Reference to “an embodiment”, “some embodiments”, or the like described in this specification indicates that one or more embodiments of this disclosure include a specific feature, structure, or characteristic described with reference to embodiments. Therefore, statements such as “in an embodiment”, “in some embodiments”, “in some other embodiments”, and “in other embodiments” that appear at different places in this specification do not necessarily mean reference to a same embodiment. Instead, the statements mean “one or more but not all of embodiments”, unless otherwise emphasized in another manner. The terms “include”, “have”, and variants thereof all mean “include but are not limited to”, unless otherwise emphasized in another manner.

In this disclosure, “at least one” means one or more, and “a plurality of” means two or more. The term “and/or” describes an association relationship between associated objects, and indicates that three relationships may exist. For example, A and/or B may indicate the following cases: Only A exists, both A and B exist, and only B exists, where A and B may be singular or plural. The character “/” generally indicates an “or” relationship between the associated objects. “At least one of the following items (pieces)” or a similar expression thereof means any combination of these items, including any combination of singular item (piece) or plural items (pieces). For example, at least one item (piece) of a, b, or c may indicate: a, b, c, a and b, a and c, b and c, or a, b, and c, where a, b, and c may be singular or plural.

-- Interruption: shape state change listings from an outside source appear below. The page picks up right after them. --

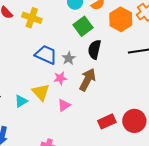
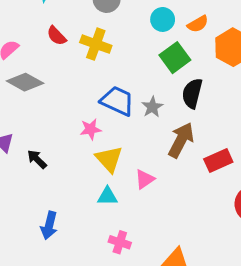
pink star: (60, 78) -> (91, 129), moved
cyan triangle: (21, 101) -> (107, 196), moved, turned 32
red rectangle: (107, 121) -> (218, 160), moved

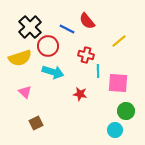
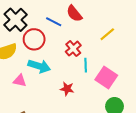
red cross: (86, 55) -> (73, 49), turned 35
pink square: (118, 83) -> (106, 77), turned 30
pink triangle: (25, 92) -> (20, 81), moved, turned -32

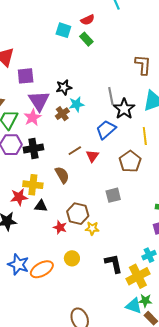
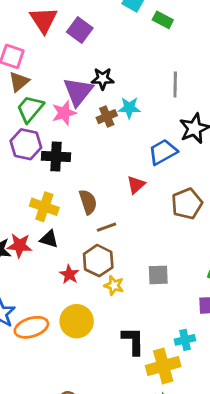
green rectangle: (86, 39) -> (163, 20), turned -32
purple square: (26, 76) -> (80, 30), moved, turned 30
black star: (64, 87) -> (103, 79), moved
gray line: (111, 96) -> (175, 84), moved
brown line: (75, 151) -> (106, 227), moved
gray square: (113, 195) -> (158, 275), moved
red star: (19, 197) -> (20, 245), moved
yellow circle: (72, 258) -> (77, 321), size x1.5

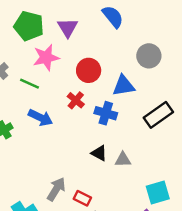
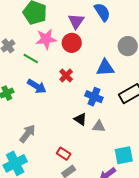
purple triangle: (68, 28) -> (76, 21), moved
red circle: (89, 70) -> (72, 43), moved
blue cross: (106, 113) -> (94, 97), moved
gray arrow: (56, 189) -> (28, 134), moved

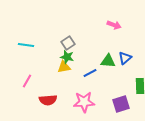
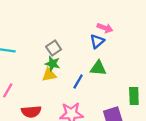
blue triangle: (125, 58) -> (97, 41), moved
blue line: (90, 73) -> (78, 81), turned -32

In recent years, data security has attracted great attention from countries around the world. Each country has issued data security-related regulations and standards to regulate collection and processing of user data by enterprises. As an increasing quantity of enterprise services are migrated to a “cloud”, massive data of the enterprises faces many threats and challenges, for example, data theft, tampering, and forgery, in a cloud computing scenario due to diversity and complexity of an application environment of the data.

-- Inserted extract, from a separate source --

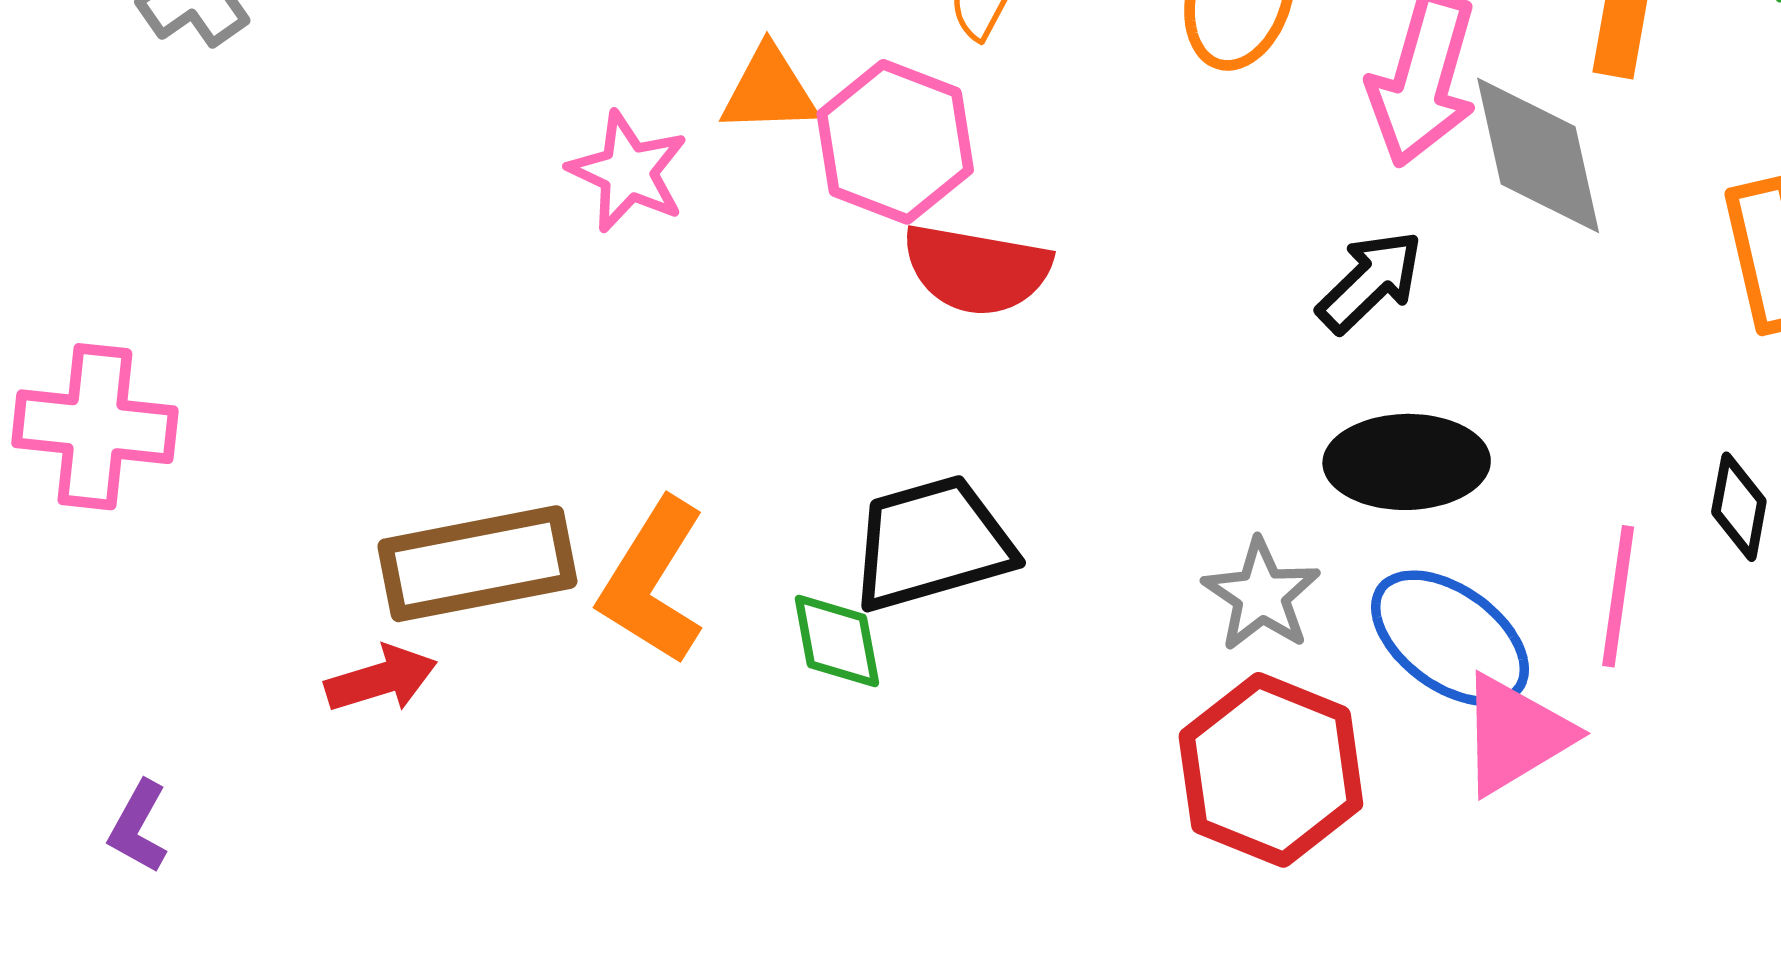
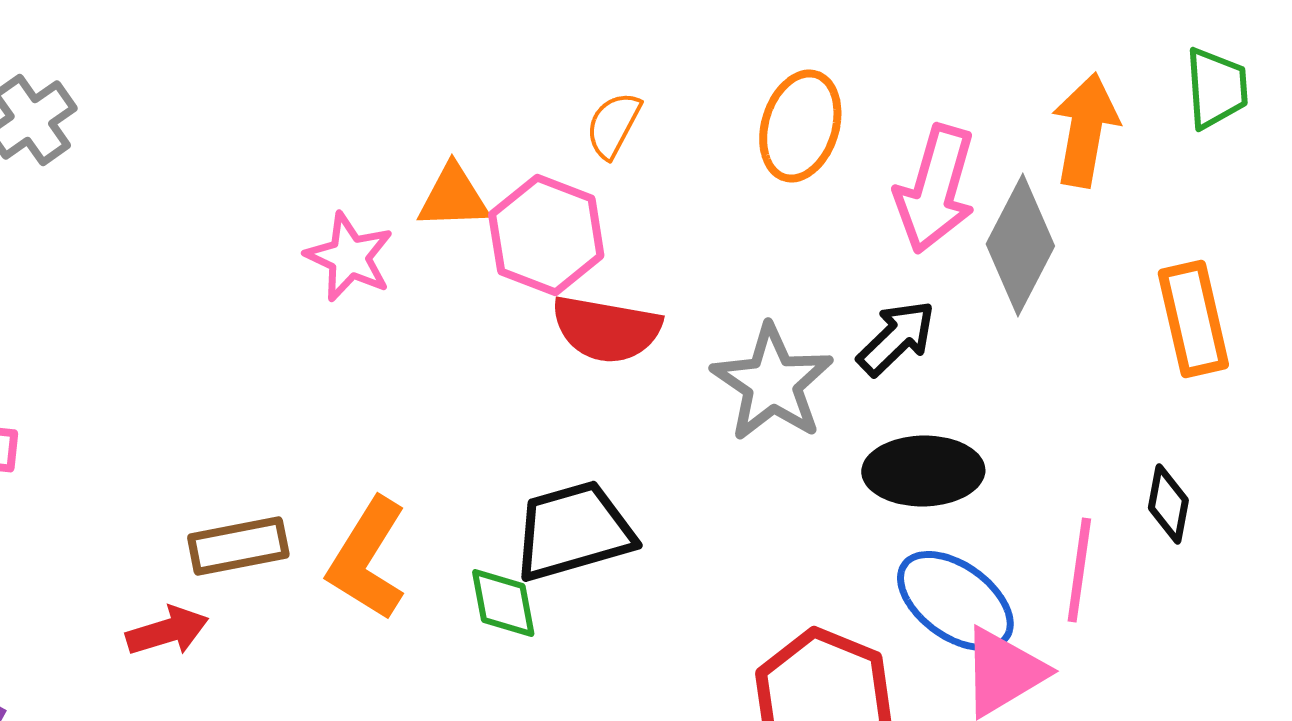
gray diamond: (1538, 155) -> (1020, 245), turned 40
brown rectangle: (477, 564) -> (238, 546), size x0.7
gray star: (1261, 595) -> (772, 383), moved, size x1.4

During actual service application of the enterprises, a part of target data (for example, sensitive data related to user privacy and the like) in the massive data is scattered in different locations of a system due to transmission and movement. After the data security protection regulations are released, how to help the enterprises quickly identify the target data in complex service environments and better process and protect the target data becomes a great challenge currently faced.